The measures were outlined by the Ministry of Health and Wellness in light of what appears to be a disagreement between Jamaica and Carnival Cruises over the guidelines implemented in wake of the coronavirus (COVID-19) outbreak.
The ministry, in a news release, pointed out that under the guidelines, any passenger or crew who has travelled, within the last 14 days, to any country for which a landing restriction is in place will not be allowed to disembark.
“The decision to grant these privileges to other passengers or crew will be dependent on a review of ill persons on-board for a determination as to whether their symptoms include fever and/or respiratory illnesses, either at the time of arrival in Jamaican waters or during the cruise,” the ministry said.
The news release followed a report published by Cruise Law News that Jamaica and the Cayman Islands had informed two Carnival cruise ships that they are prohibited from calling on ports in both countries over concerns with COVID-19.
Cruise Law News said it was reporting information coming from crew members and passengers on the Carnival Freedom and Carnival Horizon who wished to remain anonymous.
According to Cruise Law News, passengers on the Carnival Freedom were notified yesterday around noon that they will not be permitted to go ashore in Jamaica or the Cayman Islands during their cruise, which left Galveston, Texas, on Sunday.
“The ship was scheduled to call on Montego Bay, Jamaica, on Wednesday, March 4, and George Town, Grand Cayman, on Thursday, March 5,” Cruise Law News reported.
“These countries also notified the Carnival Horizon that passengers and crew will not be permitted ashore in these countries,” the publication said, pointing out that the Carnival Horizon left Miami, Florida, on March 1. It was scheduled to call on Ocho Rios, Jamaica, yesterday and George Town, Grand Cayman, tomorrow.
But last night health authorities in Jamaica said that Jamaica had communicated with the cruise lines, through The Port Authority, all the information needed for assessment and to make a decision on whether to allow the ships to dock include providing a copy of the medical logs since the start of the voyage; that cruise lines should insist that all individuals with illnesses report to the ship's medical facility for treatment; that travel history, temperatures, and the presence or absence of respiratory symptoms be recorded and submitted for review.
Additionally, a travel history for all individuals in the medical log must be taken for all who present to the ship's medical facility; and that anyone who has a fever and/or respiratory symptoms who has been in a country where there is transmission of COVID-19 should be immediately isolated and close contacts quarantined in keeping with the World Health Organization's document on management of public health risks on ships.
Also, a temperature log is required of all individuals, including within the last 24 hours prior to arrival, travelling from the countries with travel restrictions within the past 14 days.
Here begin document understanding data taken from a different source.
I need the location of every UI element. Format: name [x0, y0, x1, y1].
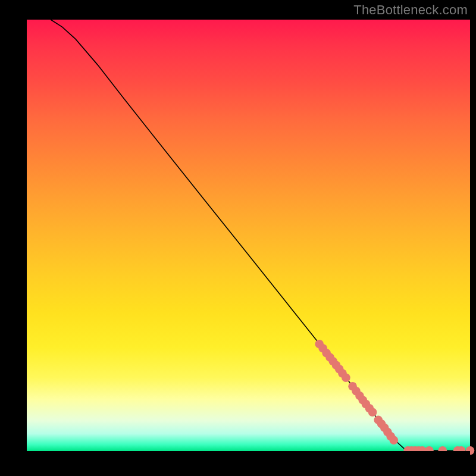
- markers-group: [315, 340, 474, 455]
- border-bottom: [27, 451, 470, 476]
- watermark-text: TheBottleneck.com: [353, 2, 468, 18]
- chart-frame: TheBottleneck.com: [0, 0, 476, 476]
- data-marker: [342, 373, 350, 382]
- curve-line: [51, 20, 470, 451]
- plot-area: [27, 20, 470, 451]
- border-left: [0, 0, 27, 476]
- data-marker: [368, 408, 377, 416]
- data-marker: [390, 436, 399, 445]
- plot-svg: [27, 20, 470, 451]
- border-right: [470, 0, 476, 476]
Jamaica recommends that individuals with a travel history to countries with transmission of COVID-19 be monitored on-board as if in-home/self-quarantine.
Last week, Jamaica blocked the MSC Meraviglia, carrying 4,500 passengers and more than 1,600 crew members, from docking after port health officials discovered that a crew member had been in isolation on-board
The vessel, which arrived from Miami, later set sail for George Town, Cayman Islands, but was also refused docking by that British overseas territory.
Health and Wellness Minister Christopher Tufton, who last night updated the nation on the novel coronavirus, noted that it has spread to more than 60 countries, fuelling widespread anxiety, as many consider the implications for public health.
“Here in Jamaica, we understand that anxiety and wish to reassure the public that we are, even now, enhancing our readiness for the very real possibility of the virus coming to our shores,” Dr Tufton said in a national broadcast.
Last night he told the Jamaica Observer, “These are extreme circumstances that require vigilance. We have a duty to protect the health and safety of the Jamaican people even as we value the cruise industry.”